▶ **Task statement**: Below are the records; count how many of their lines carry "الاصطناعي" and give only the number.

Dataset entries
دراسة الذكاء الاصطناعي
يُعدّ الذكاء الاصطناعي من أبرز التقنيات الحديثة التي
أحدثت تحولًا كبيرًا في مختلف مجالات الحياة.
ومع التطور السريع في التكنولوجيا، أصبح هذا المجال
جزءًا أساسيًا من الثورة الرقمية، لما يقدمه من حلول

==

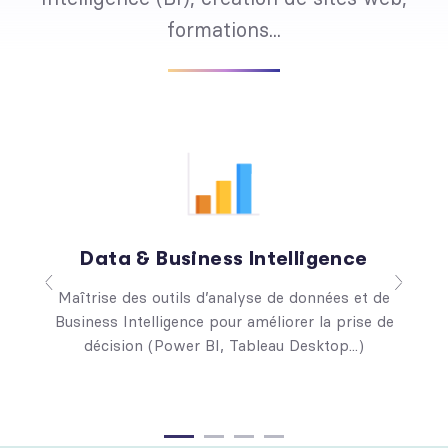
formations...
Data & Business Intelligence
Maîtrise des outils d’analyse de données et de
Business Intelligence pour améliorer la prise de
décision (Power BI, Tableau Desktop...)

==

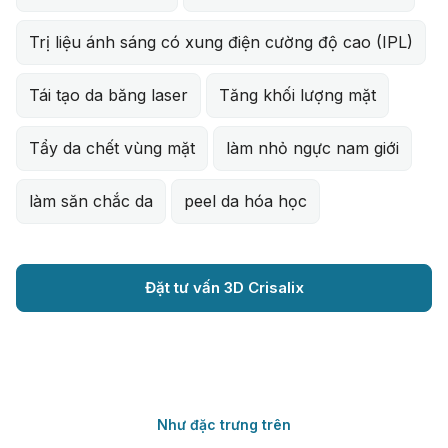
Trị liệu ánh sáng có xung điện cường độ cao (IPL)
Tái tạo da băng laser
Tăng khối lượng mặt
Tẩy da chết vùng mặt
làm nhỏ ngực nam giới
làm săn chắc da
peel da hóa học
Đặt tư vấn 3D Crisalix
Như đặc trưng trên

▶ **Solution to the problem**: 2